What do you want to do? I was never a teacher but changed career (to law) in my 30s. It was a long slog that is only beginning to show dividends now (about six years after I started retraining).

Ditsyprint40 Mon 28-Nov-16 06:42:16

Do you definitely want a total career change, or could you shift within education (pastoral?)

Zimmerzammerbangbang Mon 28-Nov-16 07:13:54

I do know the difference between your and you're, promise blush

Munstermonchgirl Mon 28-Nov-16 22:42:32

Agree with the advice about looking at other education based roles.
But as a teacher myself with just a few years to go before early retirement, I'd also advise looking at what your actual take-home pay will be if you go for a lower paid job. You might be surprised at how little the difference in net pay is. If you've worked full time all or most of your career you'll have built up a good pension pot. Go on an online salary calculator and Check out what you'd get on a salary 10 or 15k lower than you're on... if you freeze your pension, and with reduced tax and NI payments you could be in for a nice surprise.

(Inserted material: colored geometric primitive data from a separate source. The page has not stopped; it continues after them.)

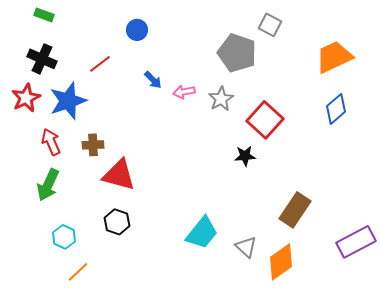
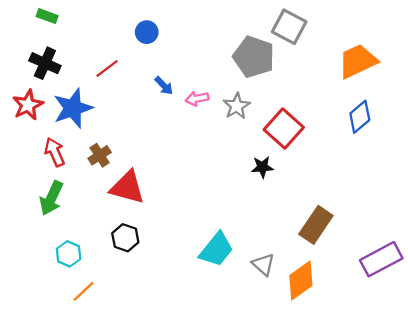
gray square: (270, 25) -> (289, 27), size x1.4
brown cross: (93, 145) -> (100, 155), turned -30

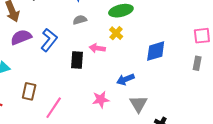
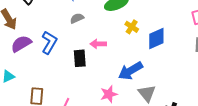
yellow cross: (116, 33) -> (132, 27), moved
blue arrow: (125, 79) -> (130, 71), size x1.4

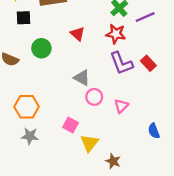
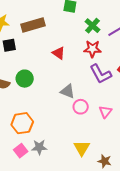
green circle: (41, 48) -> (25, 79), moved
pink square: (70, 125) -> (21, 151), moved, turned 32
gray star: (30, 136) -> (39, 147), moved

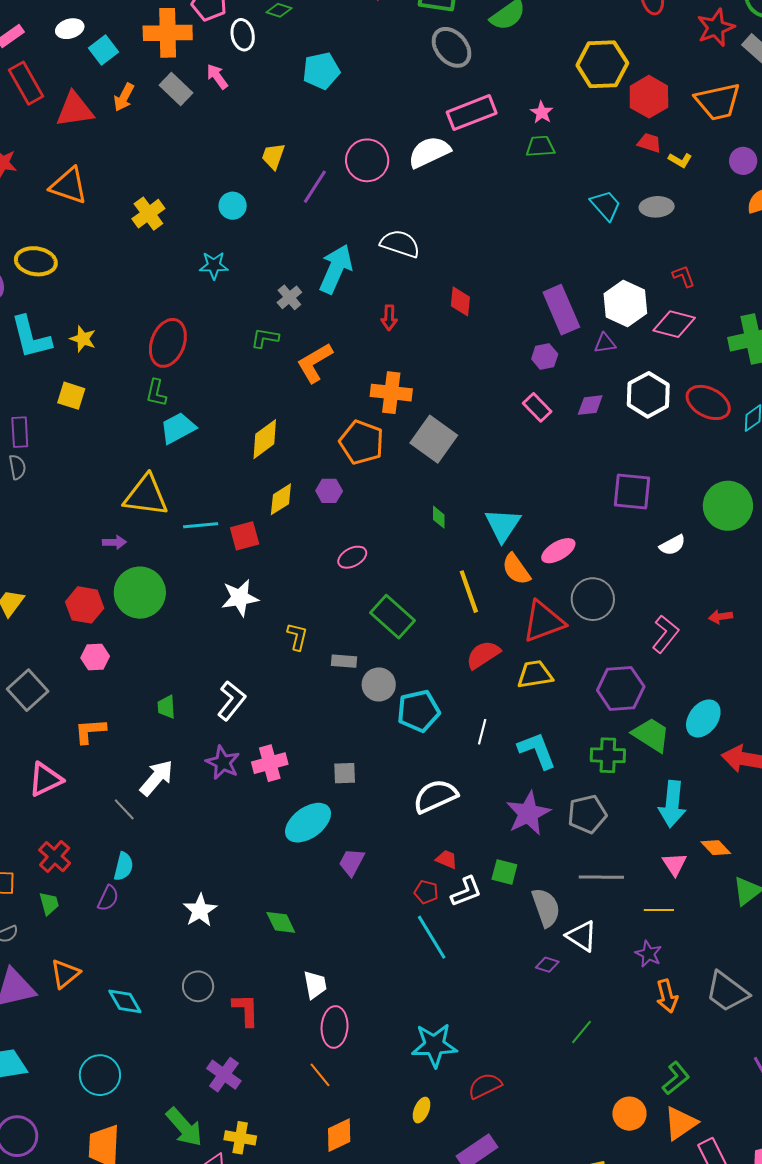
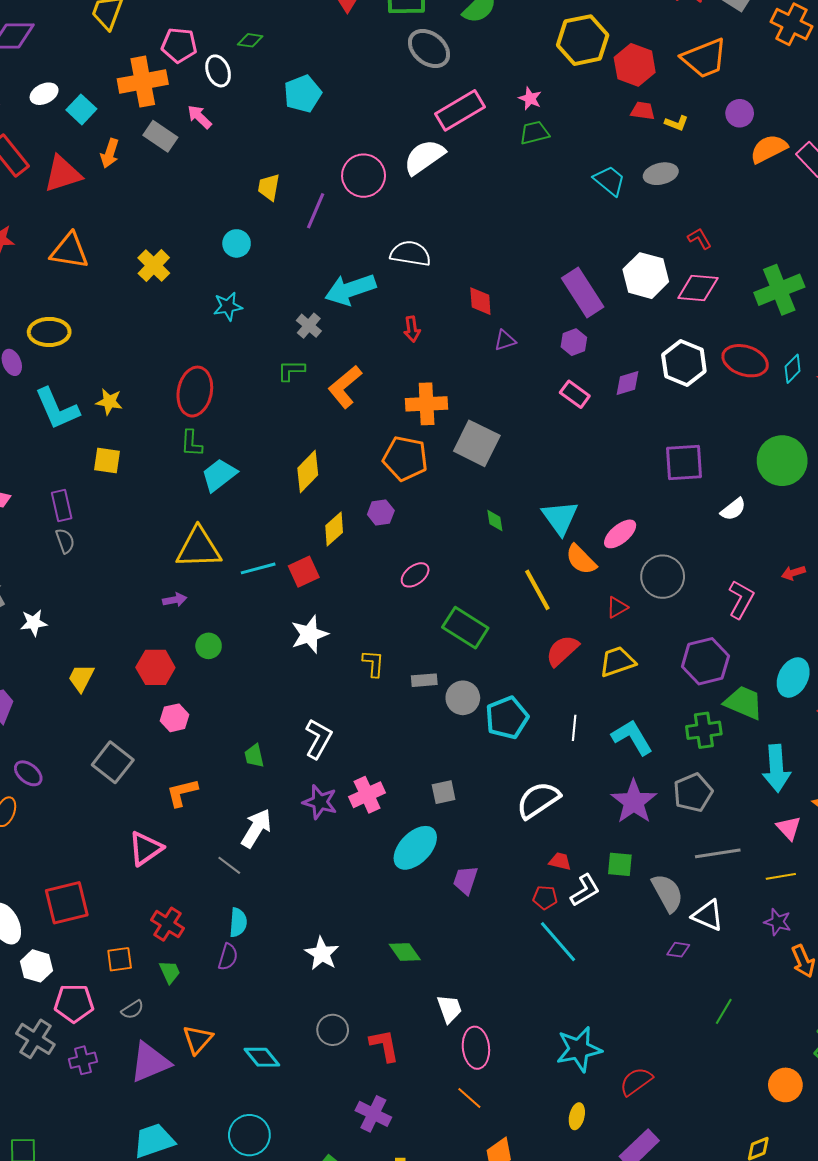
cyan arrow: (336, 269) -> (350, 289), turned -123
purple triangle: (605, 343) -> (505, 340), moved
green circle: (140, 593) -> (209, 646), size x0.5
red triangle: (543, 621) -> (617, 607), size x0.5

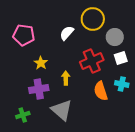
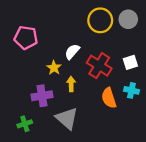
white semicircle: (67, 33) -> (72, 52), moved
gray circle: (115, 37) -> (128, 19), moved
red cross: (92, 61) -> (99, 66), turned -35
yellow star: (41, 63) -> (54, 68), moved

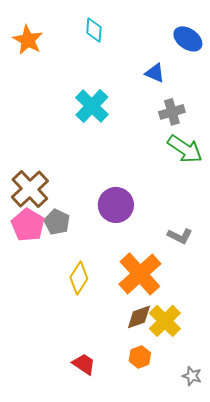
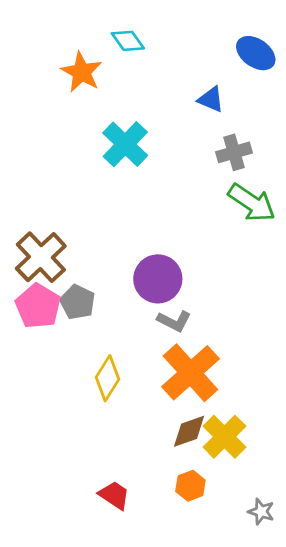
cyan diamond: (94, 30) -> (128, 41), turned -40
orange star: (28, 40) -> (82, 72), moved
gray L-shape: (180, 236) -> (174, 321), moved

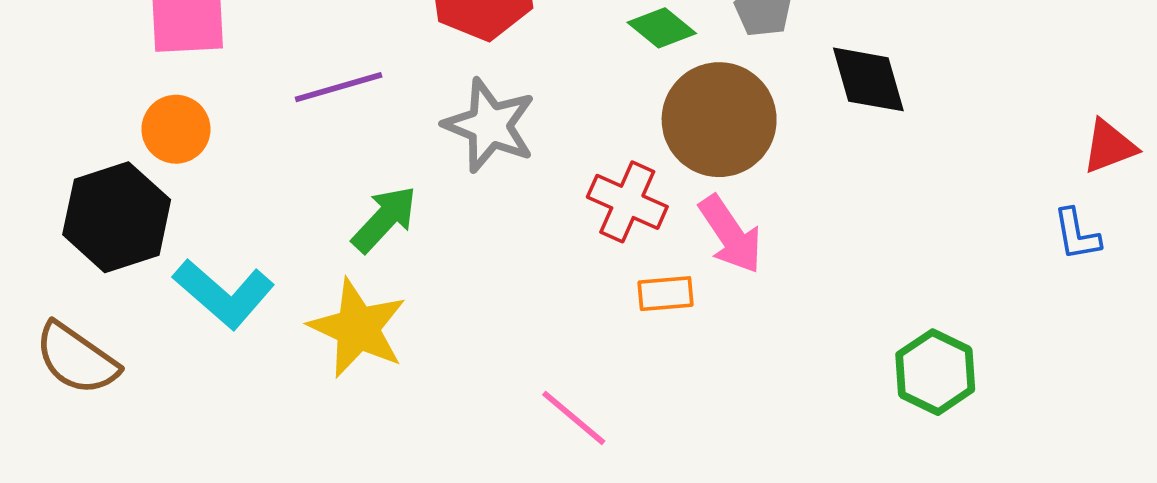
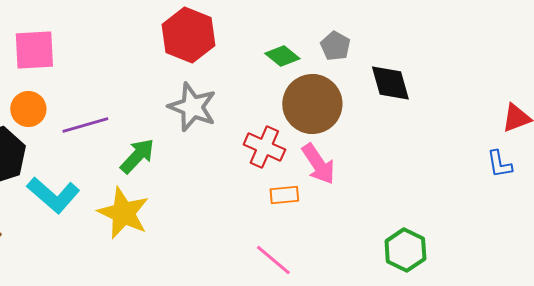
purple line: (339, 87) -> (85, 125), moved
green hexagon: (935, 372) -> (405, 250), moved
pink line: (574, 418) -> (273, 260), moved

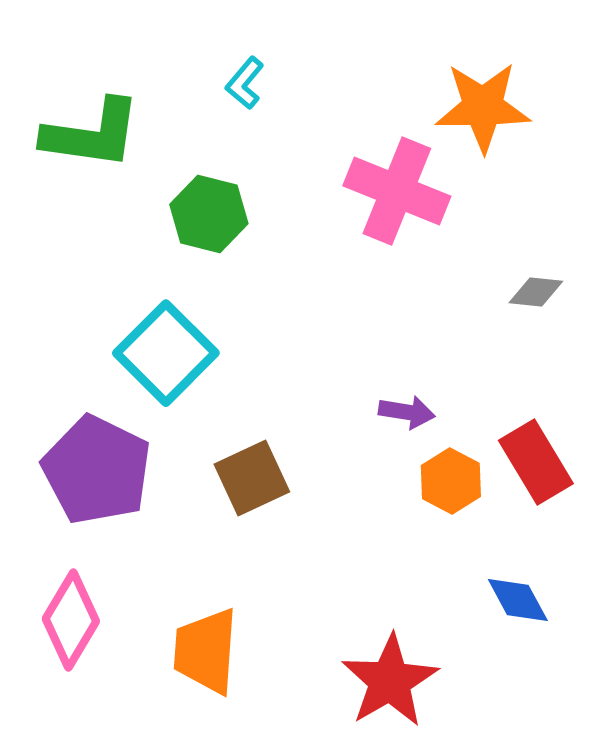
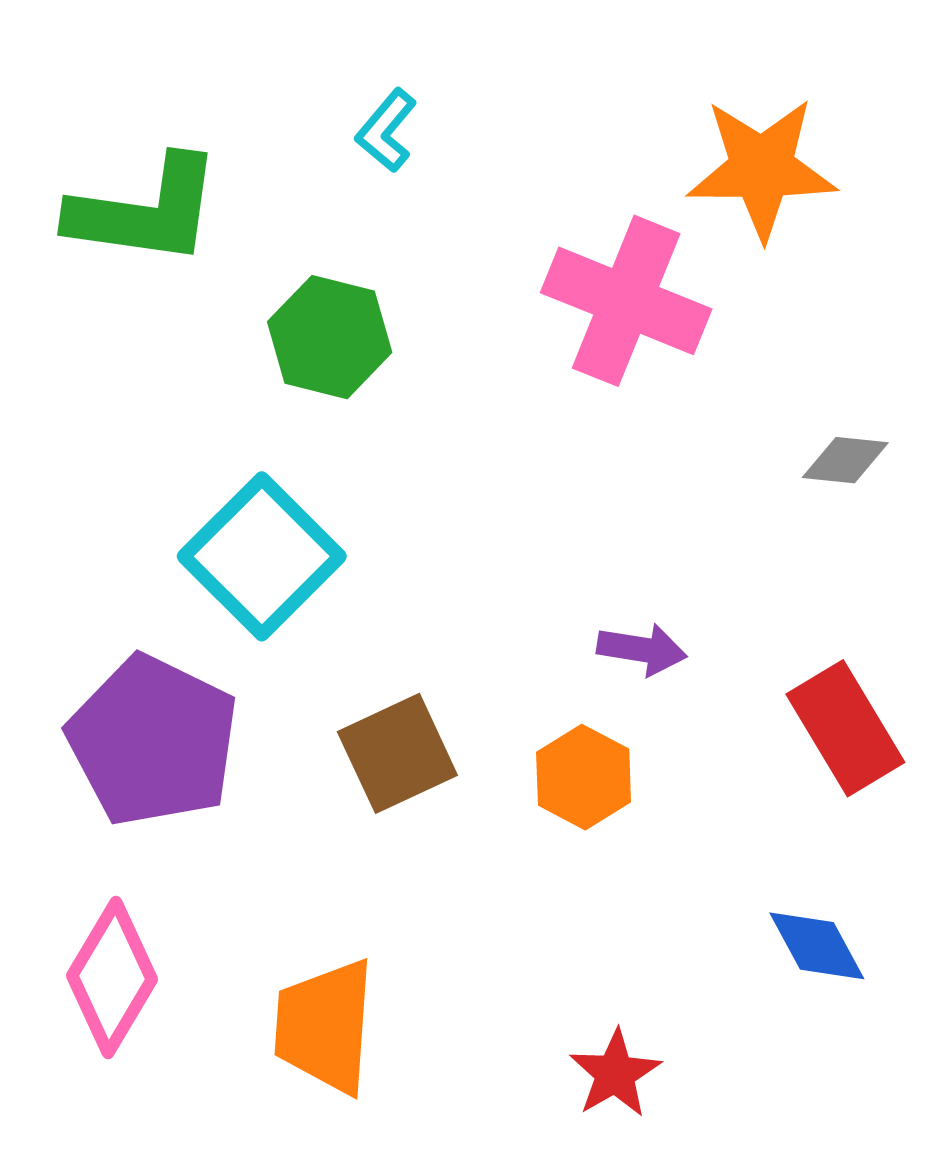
orange hexagon: (451, 481) -> (584, 777), moved
red star: (390, 681) -> (615, 1074), size x0.6

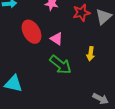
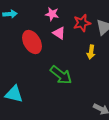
pink triangle: (57, 39) -> (59, 33), moved
yellow arrow: (91, 54) -> (91, 52), moved

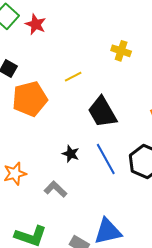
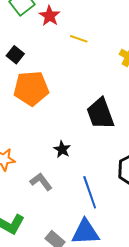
yellow line: (73, 77) -> (79, 39), moved, turned 36
blue line: (106, 159) -> (90, 192), moved

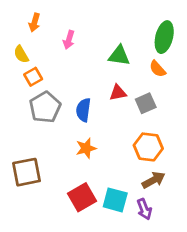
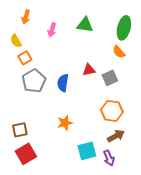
green triangle: (119, 56) -> (85, 25), moved
orange star: (86, 148) -> (65, 123), moved
brown square: (26, 172) -> (20, 130), size x0.7
red square: (82, 197) -> (26, 154), moved
cyan square: (115, 200) -> (87, 151), turned -30

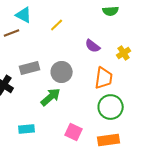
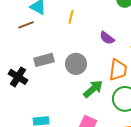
yellow line: (57, 25) -> (71, 17), turned -32
green arrow: (51, 97) -> (93, 89), moved

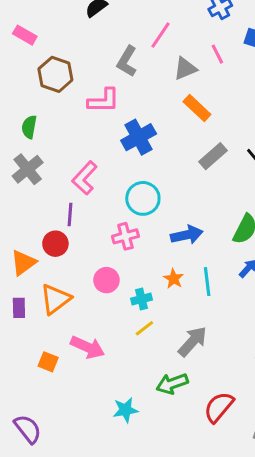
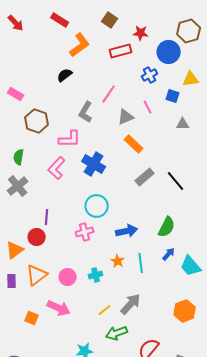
blue cross: (139, 137) -> (94, 164), turned -30
pink L-shape: (85, 178) -> (57, 168), moved
pink circle: (106, 280) -> (68, 277), moved
yellow line: (144, 328) -> (105, 310), moved

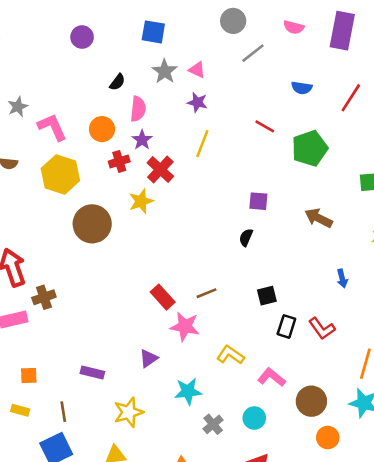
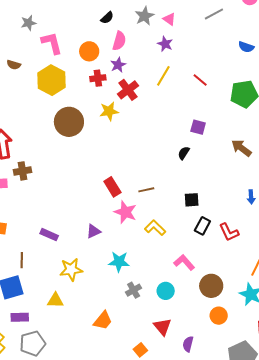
red line: (265, 126) -> (200, 80), moved
yellow L-shape: (230, 355) -> (155, 228), moved

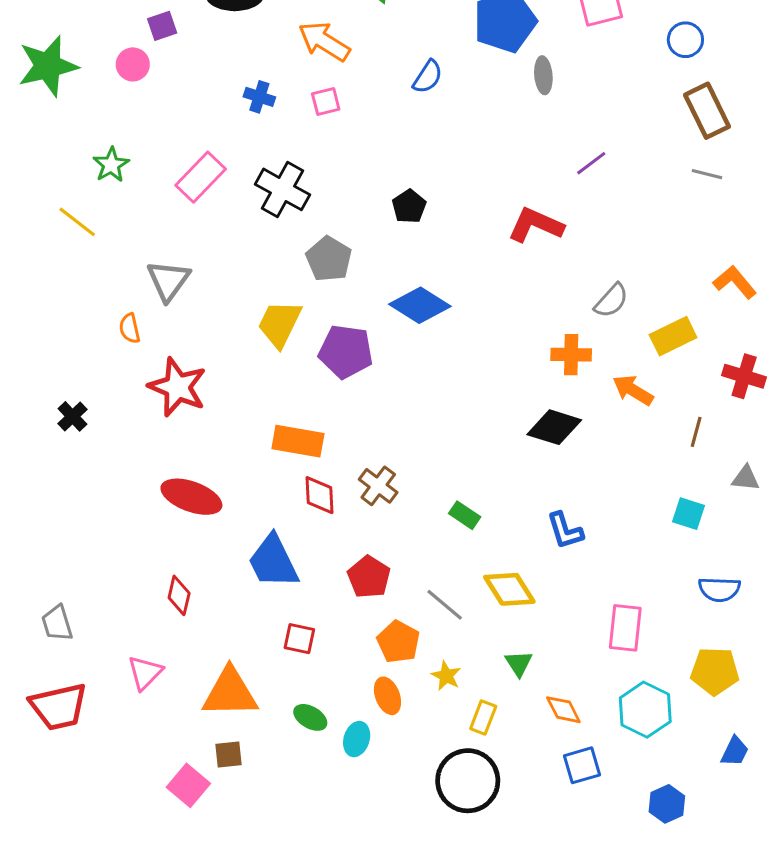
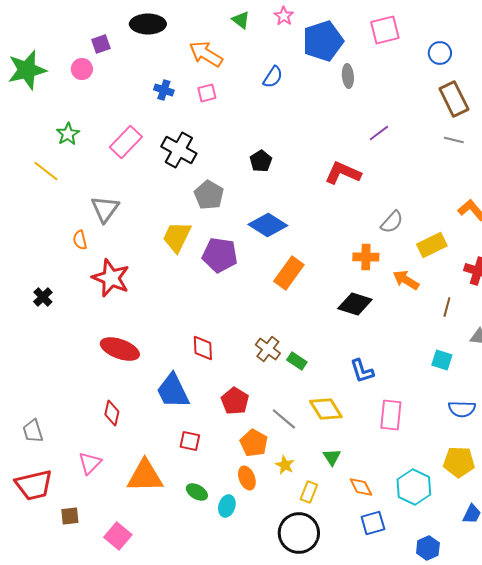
orange rectangle: (298, 441) -> (289, 273), moved, turned -64
brown cross: (378, 486) -> (268, 349), moved
pink rectangle: (625, 628) -> (391, 415), moved
brown square: (228, 754) -> (70, 516), moved

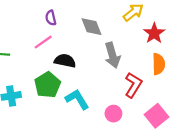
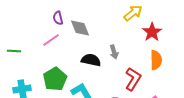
gray diamond: (91, 27) -> (80, 28), moved
gray arrow: (112, 55) -> (114, 52), size x0.6
black semicircle: (65, 61) -> (91, 60), moved

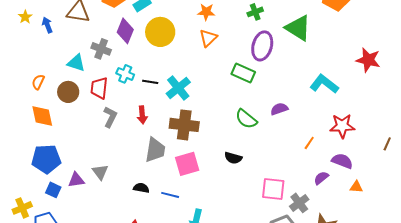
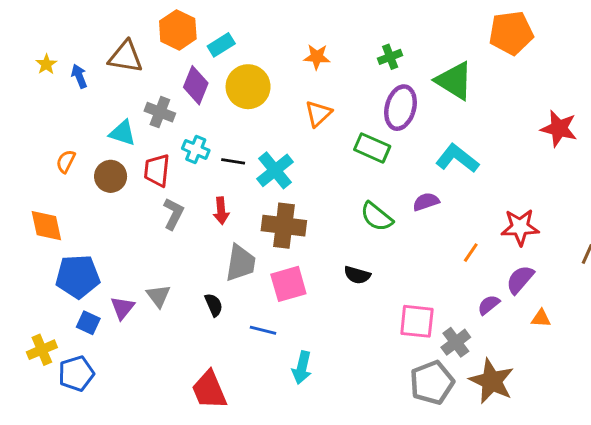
orange triangle: (208, 38) -> (318, 114), moved
cyan L-shape: (324, 84) -> (457, 158), moved
orange diamond: (42, 116) -> (46, 226), moved
purple semicircle: (342, 161) -> (520, 279), turned -70
purple triangle: (76, 180) -> (123, 308), turned -42
black semicircle: (141, 188) -> (214, 305), moved, turned 56

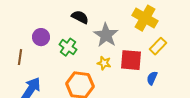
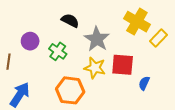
yellow rectangle: (158, 46) -> (159, 38), moved
yellow star: (104, 63) -> (95, 68), size x1.5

Gooseysgirl Mon 28-Nov-16 22:49:25

I'm going to leave teaching in two years time (when both DC are in school) and train as an EP. I've done the psychology bit already just before I had my kids. It will be tricky financially for the three years of training but the salary afterwards will equate to what I'm currently earning within a couple of years. I've just turned 40 so another 25 years of working to go.... no way I'll last that length of time in teaching if things continue as they are hmm

StarUtopia Mon 28-Nov-16 22:52:56

What's an EP?

IHeartKingThistle Mon 28-Nov-16 22:54:15

I went into Adult Ed but stay well away from it if you want a comparable salary!

Gooseysgirl Tue 29-Nov-16 12:19:27

Educational Psychologist

leccybill Tue 29-Nov-16 12:21:40

What about supply teaching?
It's nice to take control back and do as you please. Get your face known in schools and pick up some regular PPA cover work.

All of the nice bits of teaching and learning and none of the responsibility.

Lieby Tue 29-Nov-16 18:57:50

Thanks so much for the replies. How did you manage to get early retirement munstermonchgirl? So many people I know seem to've benefitted from that back in the day! You may be right about the eventual take home pay-will investigate. I'm in a well paid role (50k ish) so it can feel like golden handcuffs. Thanks again to everyone.

user1479296630 Tue 29-Nov-16 22:57:57

You could apply to train as an Ofsted inspector, current practitioners are valued. Contract is usually for 16 days a year. This would be something you could continue to do if you gave up teaching and is also a useful way into consultancy.

StarUtopia Wed 30-Nov-16 09:43:40

50k as a primary teacher (muses over why I am paid £24k....)??!

Are you a Head?

I think I would be inclined to take early retirement and then have a few years off. Reflection/rest and then you could do some tutoring?

Lieby Wed 30-Nov-16 19:57:01

London, top of the pay scale starutopia - not a head, just class teacher. Well paid but you bloody earn it!!

bigredfireengine Thu 01-Dec-16 16:22:22

You can't take early retirement at 50- not an receive any payment. You can stop working at any age but it isn't retirement and you can't access your teachers pension.